Chi guiderà la barca di Pietro dopo il Conclave di maggio sarà chiamato a raccogliere la pesante eredità di Jorge Mario Bergoglio sul piano pastorale e, forse soprattutto, diplomatico. Ma in generale quello della Santa Sede come coscienza critica della globalizzazione.. Spesso messo a confronto con i suoi predecessori, sul piano della visione politico-diplomatica Francesco ha confermato, secondo il direttore di InsideOver Fulvio Scaglione, un elemento fondamentale e cioè che “il papato, si sia credenti o no (anzi, in particolare modo se non si crede e ci si limita a una prospettiva terrena) è da almeno cinquant’anni il vero e più affidabile faro nei marosi della modernità”.

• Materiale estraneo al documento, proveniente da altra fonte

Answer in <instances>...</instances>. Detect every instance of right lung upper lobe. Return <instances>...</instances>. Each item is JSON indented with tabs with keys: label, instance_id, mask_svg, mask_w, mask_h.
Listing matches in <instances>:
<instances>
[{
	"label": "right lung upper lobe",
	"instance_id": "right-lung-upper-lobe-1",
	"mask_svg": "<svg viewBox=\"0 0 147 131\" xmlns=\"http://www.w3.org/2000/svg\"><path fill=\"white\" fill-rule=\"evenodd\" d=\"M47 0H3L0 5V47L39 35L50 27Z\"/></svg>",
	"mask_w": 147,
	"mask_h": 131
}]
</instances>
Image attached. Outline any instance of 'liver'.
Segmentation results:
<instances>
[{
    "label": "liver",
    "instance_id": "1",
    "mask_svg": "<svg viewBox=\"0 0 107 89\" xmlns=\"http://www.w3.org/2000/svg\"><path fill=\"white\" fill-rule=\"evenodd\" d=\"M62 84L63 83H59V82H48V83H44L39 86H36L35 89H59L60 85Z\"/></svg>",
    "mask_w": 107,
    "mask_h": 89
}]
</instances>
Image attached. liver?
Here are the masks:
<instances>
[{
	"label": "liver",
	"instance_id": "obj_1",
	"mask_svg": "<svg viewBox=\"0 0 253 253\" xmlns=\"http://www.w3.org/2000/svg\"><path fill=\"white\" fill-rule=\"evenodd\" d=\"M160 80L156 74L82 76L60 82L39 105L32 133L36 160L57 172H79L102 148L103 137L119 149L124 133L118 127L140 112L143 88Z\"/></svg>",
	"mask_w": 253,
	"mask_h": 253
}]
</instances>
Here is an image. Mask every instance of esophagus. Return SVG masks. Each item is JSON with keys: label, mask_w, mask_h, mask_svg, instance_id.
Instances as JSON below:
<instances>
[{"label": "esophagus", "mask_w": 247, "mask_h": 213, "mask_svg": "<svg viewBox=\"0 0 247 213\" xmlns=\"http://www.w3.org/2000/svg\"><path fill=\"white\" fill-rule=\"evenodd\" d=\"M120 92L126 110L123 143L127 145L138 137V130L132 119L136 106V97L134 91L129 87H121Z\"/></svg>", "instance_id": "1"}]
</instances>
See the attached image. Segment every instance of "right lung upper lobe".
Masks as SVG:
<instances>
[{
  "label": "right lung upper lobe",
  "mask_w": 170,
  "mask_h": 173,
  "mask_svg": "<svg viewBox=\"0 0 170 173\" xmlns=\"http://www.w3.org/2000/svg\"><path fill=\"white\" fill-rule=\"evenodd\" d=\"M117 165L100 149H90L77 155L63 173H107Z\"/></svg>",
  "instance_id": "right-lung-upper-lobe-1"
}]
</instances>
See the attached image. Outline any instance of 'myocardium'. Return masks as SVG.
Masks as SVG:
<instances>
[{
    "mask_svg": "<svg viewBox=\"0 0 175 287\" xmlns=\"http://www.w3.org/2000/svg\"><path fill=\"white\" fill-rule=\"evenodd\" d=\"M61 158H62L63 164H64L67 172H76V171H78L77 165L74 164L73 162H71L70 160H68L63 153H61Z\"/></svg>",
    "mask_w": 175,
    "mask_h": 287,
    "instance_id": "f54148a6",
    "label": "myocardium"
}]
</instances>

Scaglione ha fatto notare che questo è accaduto “prima con San Giovanni Paolo II, eletto nel 1978, 26 anni e mezzo di pontificato (il terzo più lungo della storia), il Papa della fine del Muro e dei muri (104 viaggi apostolici, una distanza superiore a quella coperta da tutti gli altri Papi messi insieme), il presbitero che sanciva la superiorità della società liberale e insieme ammoniva contro le sue possibili degenerazioni. Poi con papa Benedetto XVI, il teologo Joseph Ratzinger, eletto nel 2005, capace nel 2013 di accendere un faro potente sulle degenerazioni nella Chiesa e nella società tutta con il gesto estremo delle dimissioni, e con la non meno rivoluzionaria gestione del ruolo inedito di “Papa emerito”. E infine, appunto, papa Francesco, eletto nel 2013, il primo pontefice espresso dal continente americano, la personalità a cui, in questi anni, tutti gli uomini di buona volontà hanno guardato come a una bussola nei sempre più frequenti e più disastrosi conflitti”.

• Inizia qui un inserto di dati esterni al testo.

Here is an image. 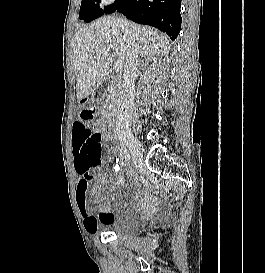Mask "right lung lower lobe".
Instances as JSON below:
<instances>
[{"instance_id": "obj_1", "label": "right lung lower lobe", "mask_w": 265, "mask_h": 273, "mask_svg": "<svg viewBox=\"0 0 265 273\" xmlns=\"http://www.w3.org/2000/svg\"><path fill=\"white\" fill-rule=\"evenodd\" d=\"M115 11L139 24L158 28L172 40L180 32V0H119Z\"/></svg>"}]
</instances>
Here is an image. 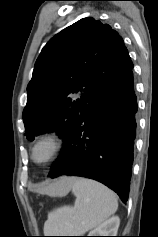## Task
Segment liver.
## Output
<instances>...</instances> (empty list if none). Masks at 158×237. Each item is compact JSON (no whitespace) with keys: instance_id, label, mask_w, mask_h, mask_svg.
I'll return each instance as SVG.
<instances>
[{"instance_id":"6515ba94","label":"liver","mask_w":158,"mask_h":237,"mask_svg":"<svg viewBox=\"0 0 158 237\" xmlns=\"http://www.w3.org/2000/svg\"><path fill=\"white\" fill-rule=\"evenodd\" d=\"M75 178L72 177H64V179H60L55 184L50 186L38 189V192L42 194L54 195L56 190L65 184H72Z\"/></svg>"}]
</instances>
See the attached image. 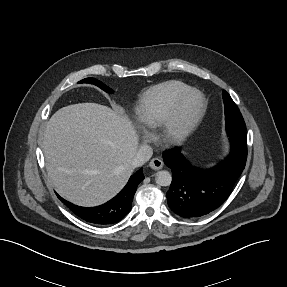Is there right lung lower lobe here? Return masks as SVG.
I'll return each mask as SVG.
<instances>
[{
	"label": "right lung lower lobe",
	"mask_w": 287,
	"mask_h": 287,
	"mask_svg": "<svg viewBox=\"0 0 287 287\" xmlns=\"http://www.w3.org/2000/svg\"><path fill=\"white\" fill-rule=\"evenodd\" d=\"M144 179L142 168L133 174L122 191L97 207H80L58 198L79 218L93 224L110 225L121 221L131 210L138 184Z\"/></svg>",
	"instance_id": "obj_1"
}]
</instances>
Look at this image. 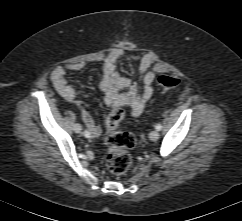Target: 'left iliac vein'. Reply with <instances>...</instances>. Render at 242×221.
Here are the masks:
<instances>
[{
  "label": "left iliac vein",
  "mask_w": 242,
  "mask_h": 221,
  "mask_svg": "<svg viewBox=\"0 0 242 221\" xmlns=\"http://www.w3.org/2000/svg\"><path fill=\"white\" fill-rule=\"evenodd\" d=\"M149 138L153 141L157 140L159 138V132L158 130H153L149 134Z\"/></svg>",
  "instance_id": "1"
}]
</instances>
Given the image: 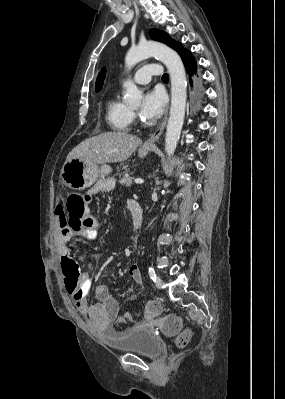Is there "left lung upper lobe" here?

Insomma, la Chiesa di Francesco è stata, come attore del mondo, un raro caso di istituzione emancipatrice attenta agli ultimi e alle periferie esistenziali. E ora questa postura impegnativa condizionerà inevitabilmente l’azione del suo successore che verrà eletto dal Conclave più grande e globale di sempre: 135 cardinali elettori di 66 Paesi, fra cui porporati provenienti da luoghi remoti come la Mongolia e il Congo o da territori dove la Chiesa è minoranza attiva come Iran, Iraq, Indonesia, Thailandia. In un mondo articolato, il collegio cardinalizio è post-occidentale, globale, ecumenico ma proprio per questo frammentato.

Sarà difficile far emergere una maggioranza coesa se non ci si concentrerà su un set di temi unificatori e potenzialmente comuni. E lo sforzo per la pace può essere, inevitabilmente, uno di questi.